Work request
What is the number of lines in the entries that contain "Android操作系统"? Reply with that number only.

Collected data
--- START ---

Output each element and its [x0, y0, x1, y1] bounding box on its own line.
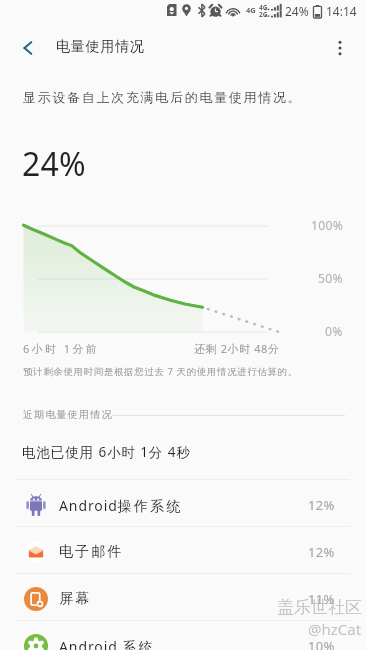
staticText: 11% [308, 590, 335, 608]
staticText: 100% [311, 217, 344, 234]
staticText: 4G [259, 3, 268, 12]
staticText: 0% [325, 323, 343, 340]
staticText: 电子邮件 [59, 543, 124, 561]
staticText: 屏幕 [59, 590, 92, 608]
staticText: 50% [318, 270, 343, 287]
staticText: 24% [285, 3, 309, 19]
button[interactable]: More options [320, 28, 360, 68]
staticText: 4G [246, 5, 256, 15]
button[interactable]: Android操作系统 [0, 480, 366, 526]
staticText: 电量使用情况 [56, 38, 145, 56]
staticText: 预计剩余使用时间是根据您过去 7 天的使用情况进行估算的。 [23, 365, 298, 378]
staticText: 电池已使用 6小时 1分 4秒 [22, 443, 191, 461]
staticText: Android 系统 [59, 637, 155, 650]
button[interactable]: 屏幕 [0, 574, 366, 620]
button[interactable]: Back [8, 28, 48, 68]
staticText: 近期电量使用情况 [23, 408, 113, 421]
staticText: 12% [308, 496, 335, 514]
staticText: 显示设备自上次充满电后的电量使用情况。 [23, 89, 303, 105]
staticText: 10% [308, 637, 335, 650]
staticText: 14:14 [326, 3, 357, 19]
staticText: 还剩 2小时 48分 [194, 341, 280, 356]
staticText: @hzCat [308, 619, 362, 639]
staticText: Android操作系统 [59, 496, 183, 515]
staticText: 2G [259, 10, 268, 19]
button[interactable]: Android 系统 [0, 621, 366, 650]
staticText: 24% [22, 142, 86, 186]
button[interactable]: 电子邮件 [0, 527, 366, 573]
staticText: 12% [308, 543, 335, 561]
staticText: 盖乐世社区 [277, 597, 362, 618]
staticText: 6小时 1分前 [23, 341, 100, 356]
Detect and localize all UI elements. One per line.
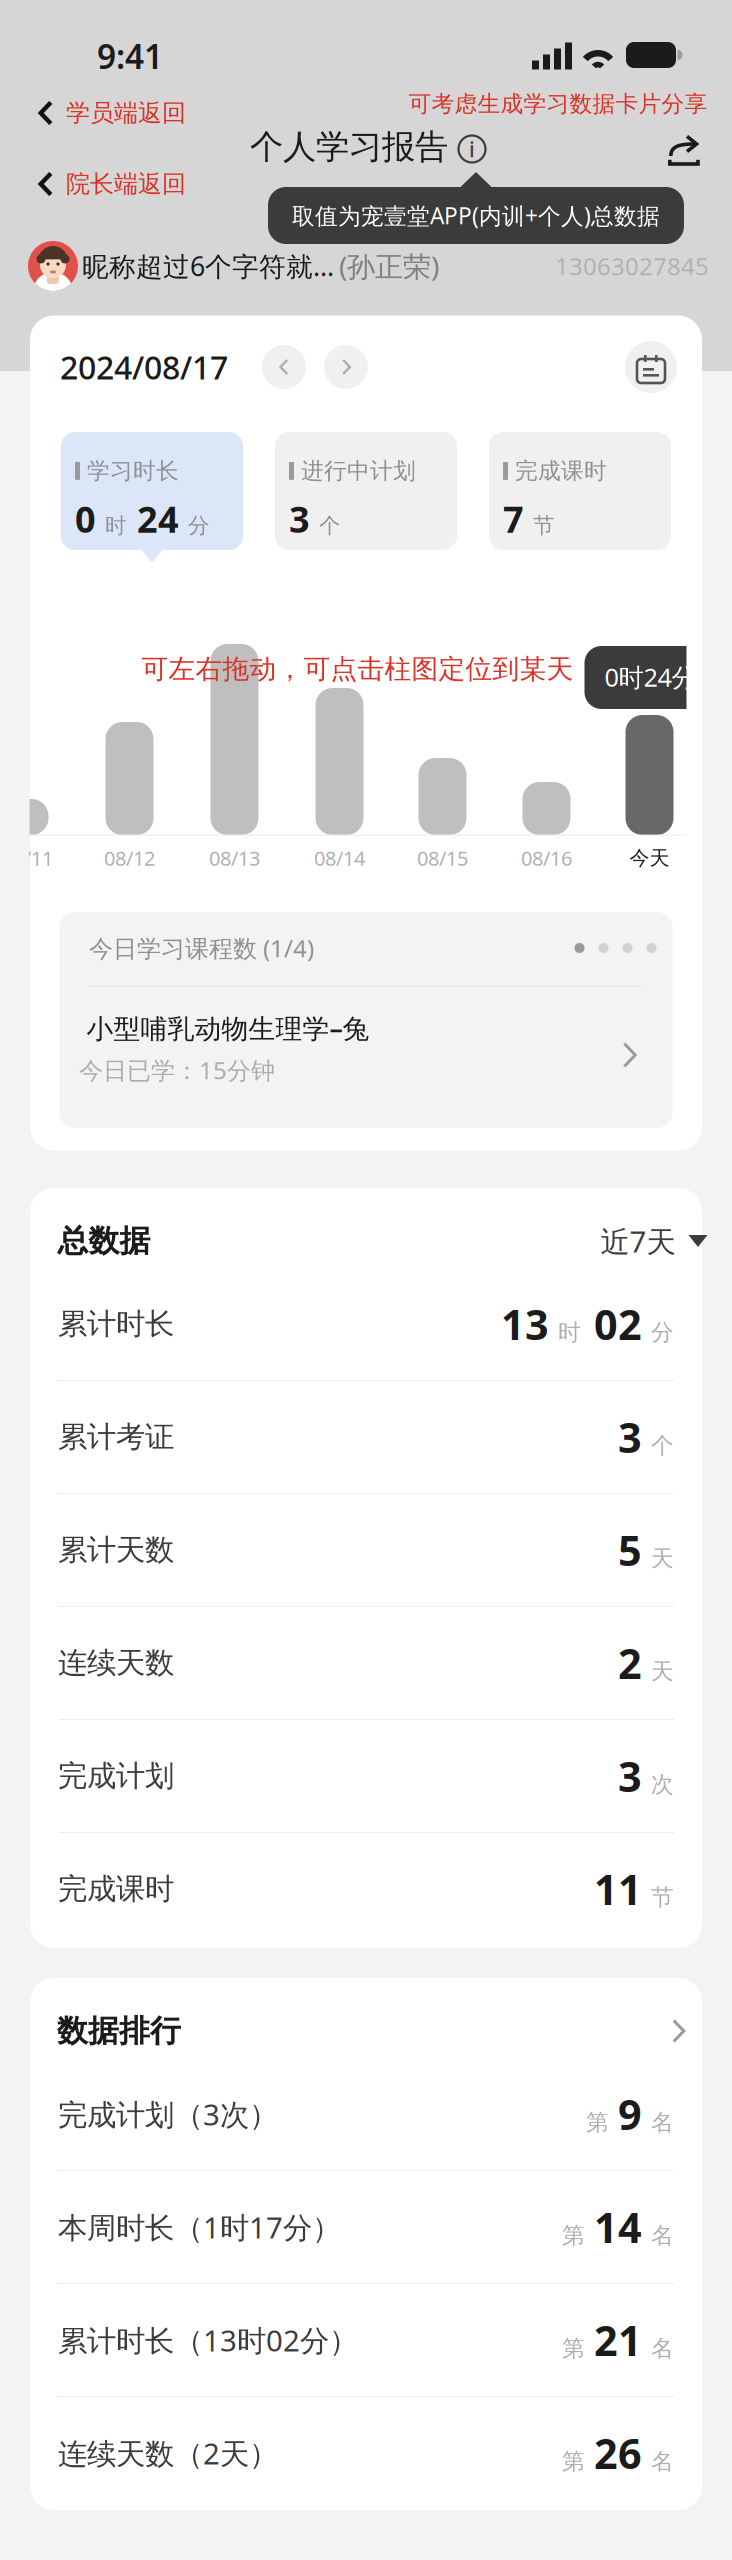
- staticText: 时: [105, 513, 126, 539]
- staticText: 分: [188, 513, 209, 539]
- staticText: 13: [501, 1297, 549, 1352]
- staticText: 取值为宠壹堂APP(内训+个人)总数据: [292, 200, 660, 230]
- staticText: 天: [651, 1545, 674, 1572]
- staticText: 院长端返回: [66, 169, 186, 199]
- staticText: 昵称超过6个字符就...: [82, 248, 334, 284]
- button[interactable]: 前一天: [262, 345, 306, 389]
- button[interactable]: 进行中计划: [275, 432, 457, 550]
- button[interactable]: 分享: [655, 122, 713, 178]
- staticText: 0时24分: [604, 660, 696, 694]
- staticText: 2024/08/17: [60, 346, 228, 388]
- staticText: 7: [503, 495, 524, 543]
- staticText: 近7天: [600, 1222, 676, 1260]
- staticText: 24: [137, 495, 179, 543]
- staticText: 学员端返回: [66, 98, 186, 128]
- staticText: 第: [562, 2448, 585, 2475]
- staticText: 累计时长（13时02分）: [58, 2320, 358, 2360]
- staticText: 08/11: [2, 845, 53, 871]
- staticText: 连续天数（2天）: [58, 2434, 278, 2472]
- staticText: 节: [651, 1884, 674, 1911]
- staticText: 08/15: [417, 845, 468, 871]
- staticText: 9:41: [97, 34, 163, 78]
- button[interactable]: 小型哺乳动物生理学–兔: [59, 986, 672, 1128]
- staticText: (孙正荣): [339, 247, 439, 285]
- staticText: 02: [594, 1297, 642, 1352]
- staticText: 完成课时: [58, 1871, 174, 1907]
- staticText: 08/12: [104, 845, 155, 871]
- staticText: 今日已学：15分钟: [79, 1054, 275, 1086]
- staticText: 学习时长: [87, 457, 179, 485]
- staticText: 分: [651, 1319, 674, 1346]
- staticText: i: [469, 135, 475, 163]
- staticText: 累计考证: [58, 1419, 174, 1455]
- staticText: 第: [562, 2222, 585, 2249]
- staticText: 14: [594, 2200, 642, 2254]
- staticText: 名: [651, 2222, 674, 2249]
- button[interactable]: 近7天: [592, 1214, 716, 1268]
- staticText: 个: [651, 1432, 674, 1459]
- staticText: 累计天数: [58, 1532, 174, 1568]
- staticText: 3: [618, 1749, 642, 1804]
- staticText: 个: [319, 513, 340, 539]
- button[interactable]: 院长端返回: [34, 163, 186, 205]
- staticText: 名: [651, 2109, 674, 2136]
- staticText: 2: [618, 1636, 642, 1690]
- staticText: 数据排行: [57, 2012, 181, 2050]
- staticText: 个人学习报告: [250, 126, 448, 167]
- staticText: 21: [594, 2313, 642, 2368]
- staticText: 时: [558, 1319, 581, 1346]
- staticText: 08/13: [209, 845, 260, 871]
- staticText: 可左右拖动，可点击柱图定位到某天: [142, 653, 574, 685]
- staticText: 08/14: [314, 845, 365, 871]
- staticText: 3: [618, 1410, 642, 1464]
- staticText: 今天: [630, 846, 670, 870]
- staticText: 总数据: [58, 1222, 150, 1260]
- staticText: 完成课时: [515, 457, 607, 485]
- staticText: 可考虑生成学习数据卡片分享: [408, 90, 708, 118]
- button[interactable]: 学习时长: [61, 432, 243, 550]
- button[interactable]: 日历: [625, 341, 677, 393]
- staticText: 完成计划: [58, 1758, 174, 1794]
- staticText: 13063027845: [555, 250, 709, 282]
- button[interactable]: 完成课时: [489, 432, 671, 550]
- staticText: 累计时长: [58, 1306, 174, 1342]
- staticText: 26: [594, 2426, 642, 2480]
- staticText: 完成计划（3次）: [58, 2094, 278, 2134]
- staticText: 今日学习课程数 (1/4): [89, 932, 314, 964]
- staticText: 第: [586, 2109, 609, 2136]
- staticText: 小型哺乳动物生理学–兔: [86, 1010, 370, 1046]
- staticText: 连续天数: [58, 1645, 174, 1681]
- staticText: 5: [618, 1523, 642, 1578]
- staticText: 08/16: [521, 845, 572, 871]
- staticText: 9: [618, 2087, 642, 2142]
- button[interactable]: 数据排行: [30, 1978, 702, 2058]
- button[interactable]: 后一天: [324, 345, 368, 389]
- staticText: 0: [75, 495, 96, 543]
- staticText: 3: [289, 495, 310, 543]
- staticText: 节: [533, 513, 554, 539]
- staticText: 第: [562, 2335, 585, 2362]
- staticText: 进行中计划: [301, 457, 416, 485]
- staticText: 次: [651, 1771, 674, 1798]
- staticText: 名: [651, 2448, 674, 2475]
- staticText: 11: [594, 1862, 642, 1916]
- staticText: 天: [651, 1658, 674, 1685]
- staticText: 本周时长（1时17分）: [58, 2208, 341, 2246]
- staticText: 名: [651, 2335, 674, 2362]
- button[interactable]: 学员端返回: [34, 92, 186, 134]
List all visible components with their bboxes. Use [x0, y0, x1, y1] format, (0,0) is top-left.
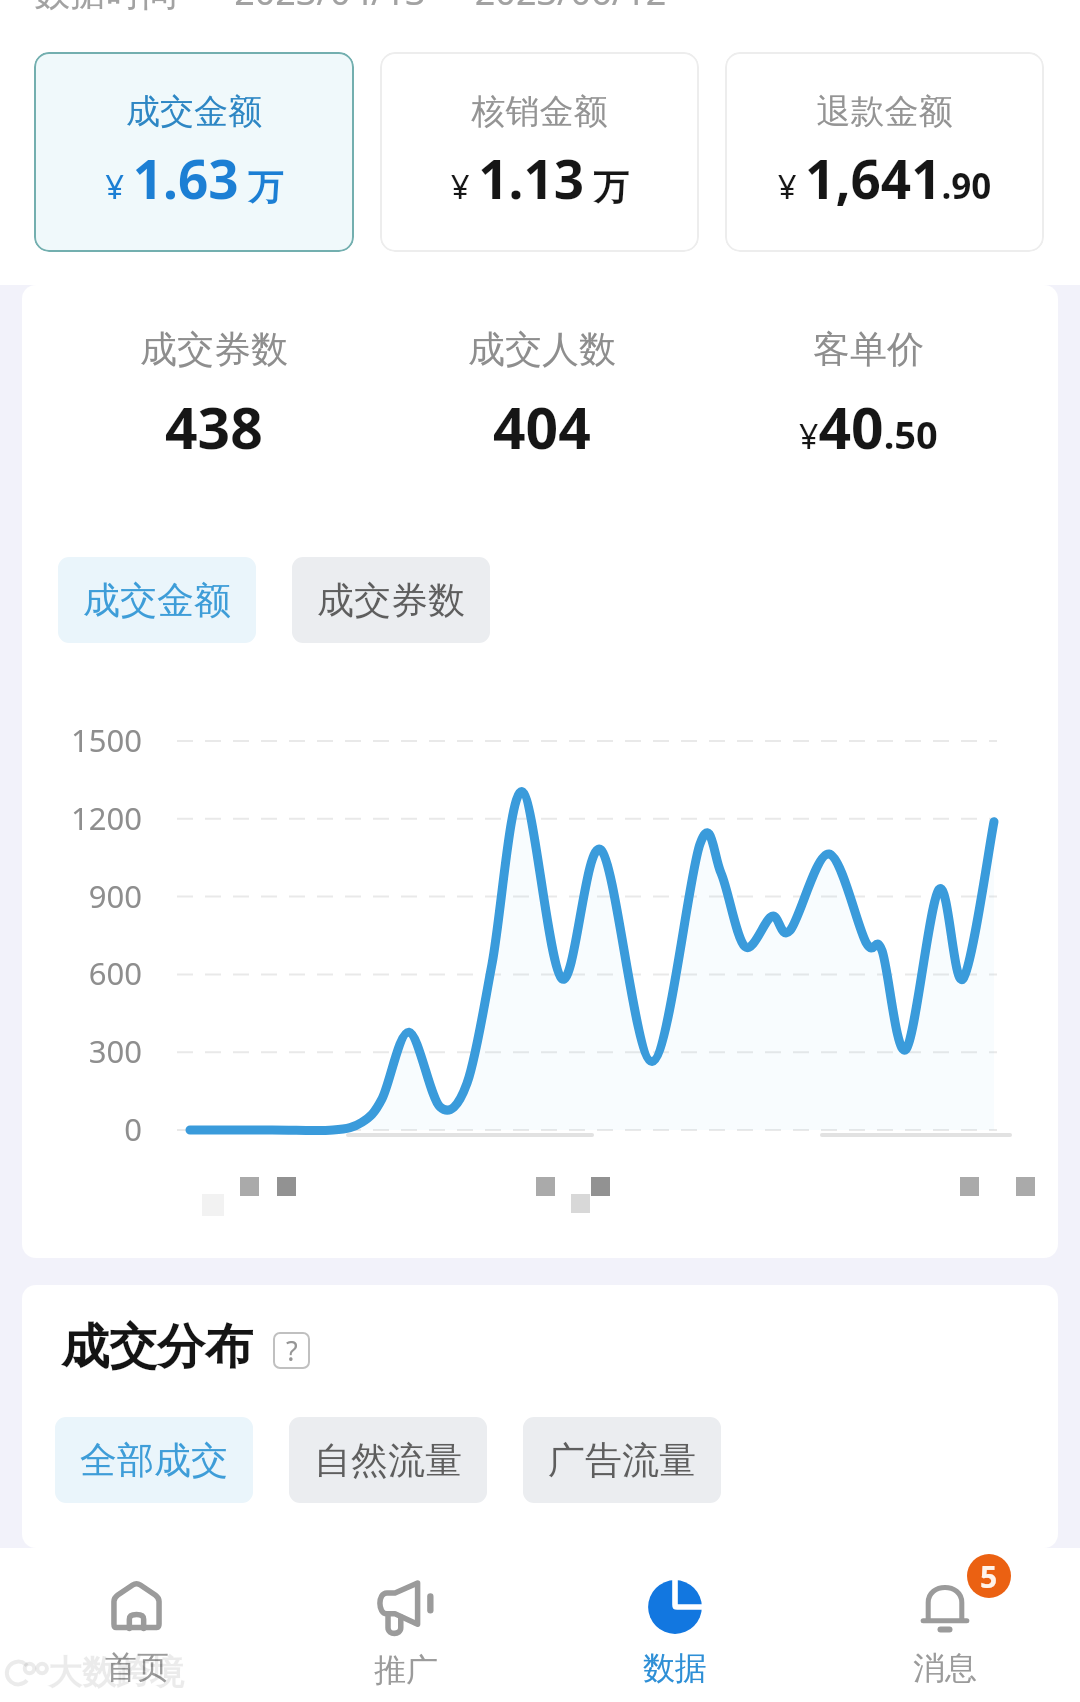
other: Home	[109, 1579, 164, 1634]
button[interactable]: 成交金额	[58, 557, 256, 643]
staticText: 消息	[913, 1648, 977, 1688]
staticText: 推广	[374, 1650, 438, 1690]
button[interactable]: 退款金额	[725, 52, 1044, 252]
staticText: 成交券数	[317, 577, 465, 624]
staticText: 首页	[105, 1647, 169, 1687]
staticText: ¥ 1.63 万	[34, 142, 354, 214]
staticText: 5	[980, 1556, 998, 1597]
staticText: 数据时间 2023/04/13 - 2023/06/12	[34, 0, 667, 16]
staticText: 成交人数	[468, 326, 616, 373]
button[interactable]: 成交金额	[34, 52, 354, 252]
staticText: 成交金额	[34, 90, 354, 133]
staticText: 900	[22, 875, 142, 917]
staticText: 退款金额	[725, 90, 1044, 133]
staticText: 0	[22, 1108, 142, 1150]
button[interactable]: Data	[540, 1548, 810, 1702]
button[interactable]: 全部成交	[55, 1417, 253, 1503]
staticText: 成交券数	[140, 326, 288, 373]
staticText: 数据	[643, 1648, 707, 1688]
staticText: 全部成交	[80, 1437, 228, 1484]
button[interactable]: Home	[2, 1548, 271, 1702]
button[interactable]: 核销金额	[380, 52, 699, 252]
staticText: ?	[286, 1332, 298, 1369]
staticText: 成交分布	[61, 1317, 253, 1377]
staticText: ¥ 1.13 万	[380, 142, 699, 214]
staticText: 438	[165, 388, 263, 466]
staticText: 1200	[22, 797, 142, 839]
staticText: 1500	[22, 719, 142, 761]
other: Data	[647, 1579, 703, 1635]
staticText: 自然流量	[314, 1437, 462, 1484]
staticText: ¥40.50	[799, 388, 938, 466]
staticText: 300	[22, 1030, 142, 1072]
button[interactable]: Messages	[810, 1548, 1080, 1702]
staticText: 核销金额	[380, 90, 699, 133]
other: Promotion	[377, 1579, 435, 1637]
button[interactable]: 广告流量	[523, 1417, 721, 1503]
staticText: 客单价	[813, 326, 924, 373]
staticText: 成交金额	[83, 577, 231, 624]
staticText: ¥ 1,641.90	[725, 142, 1044, 214]
other: Messages	[917, 1579, 973, 1635]
button[interactable]: 成交券数	[292, 557, 490, 643]
staticText: 广告流量	[548, 1437, 696, 1484]
staticText: 404	[493, 388, 591, 466]
button[interactable]: Promotion	[271, 1548, 540, 1702]
button[interactable]: Help	[273, 1332, 310, 1369]
button[interactable]: 5 unread	[967, 1554, 1011, 1598]
staticText: 600	[22, 952, 142, 994]
button[interactable]: 自然流量	[289, 1417, 487, 1503]
staticText: 大数跨境	[48, 1651, 184, 1694]
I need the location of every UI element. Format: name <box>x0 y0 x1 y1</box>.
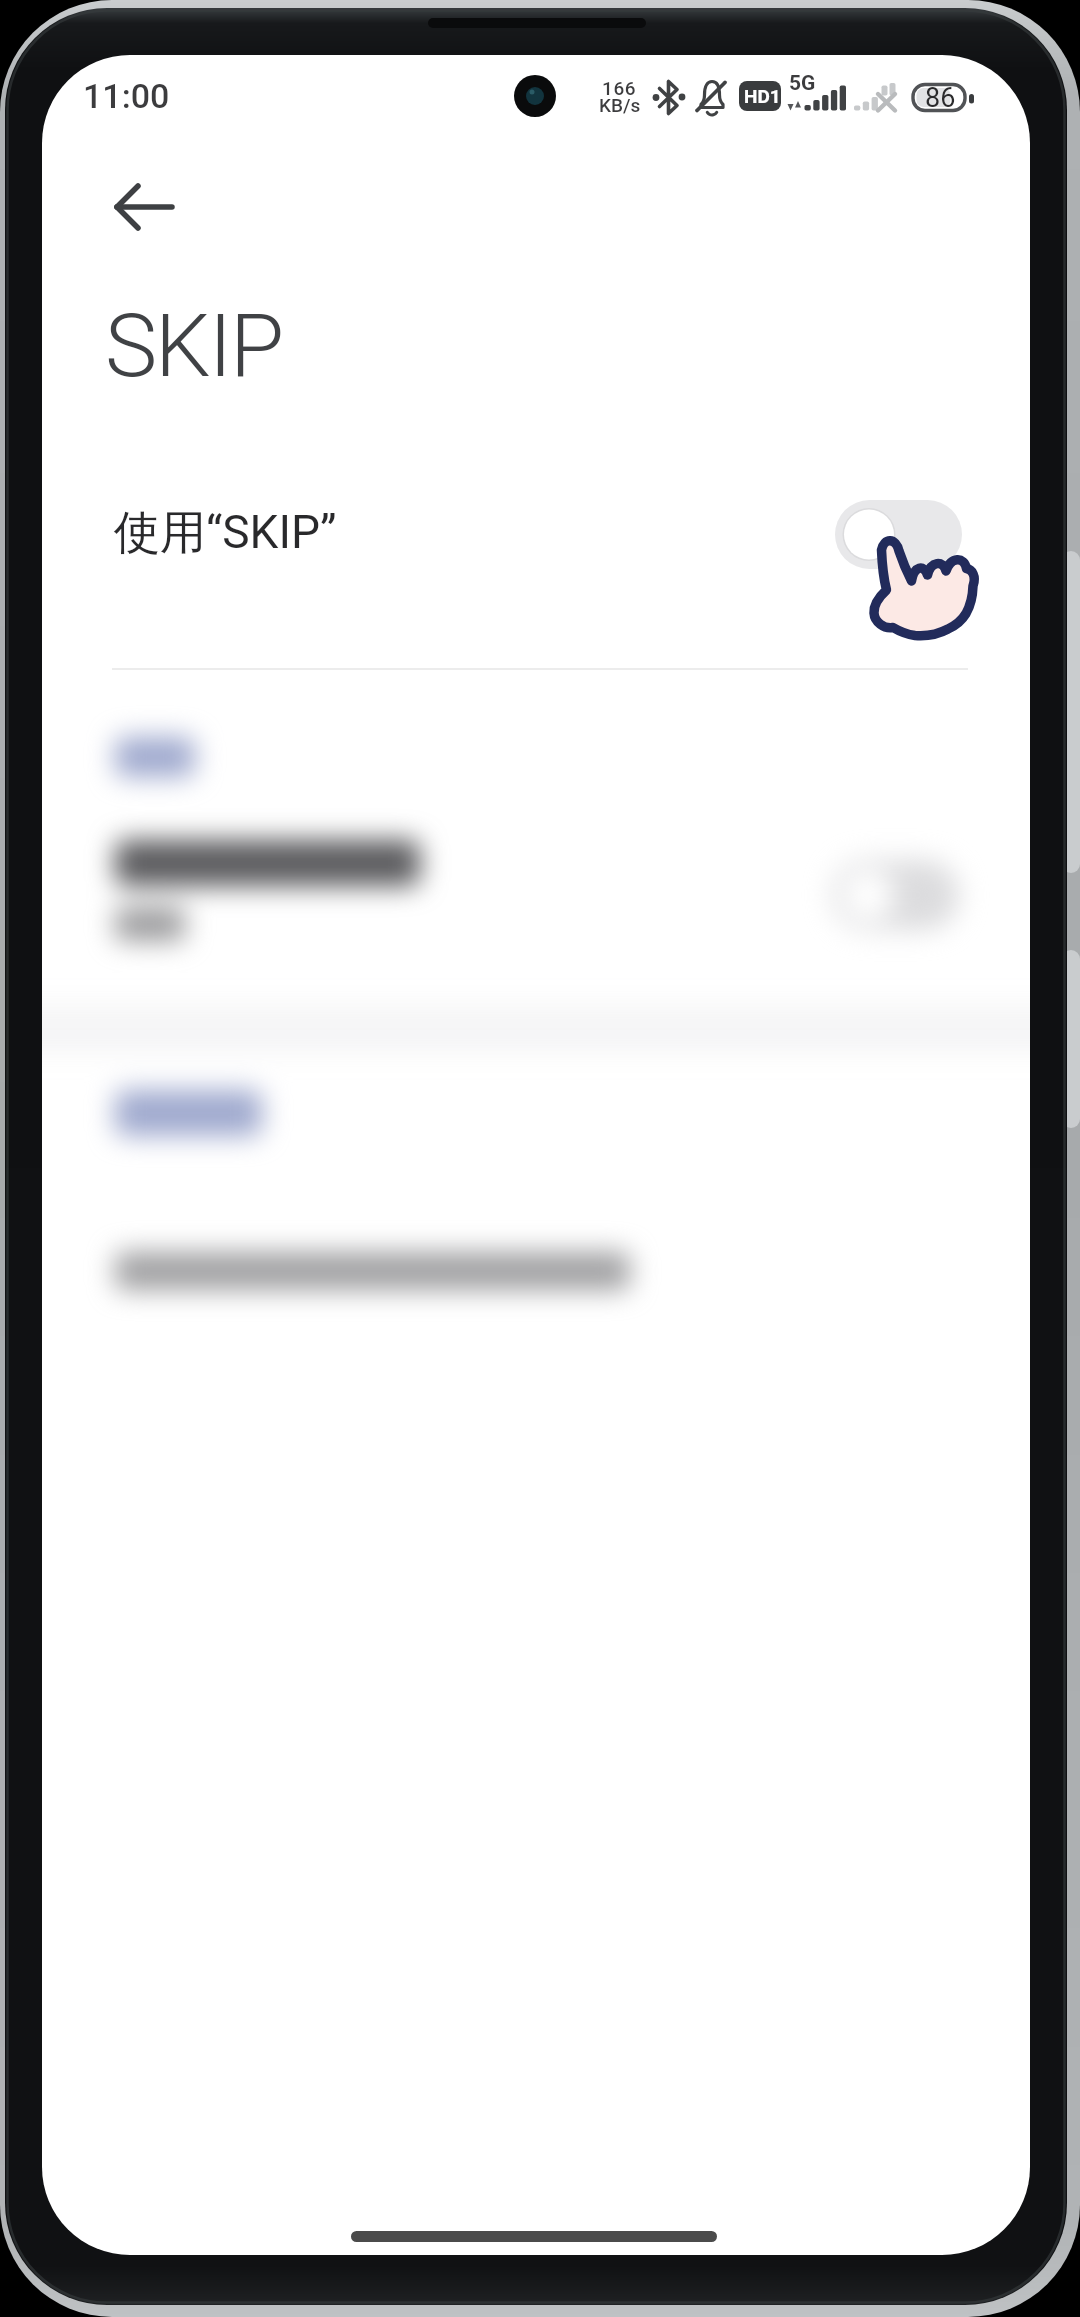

--- END ---

Result of this task
2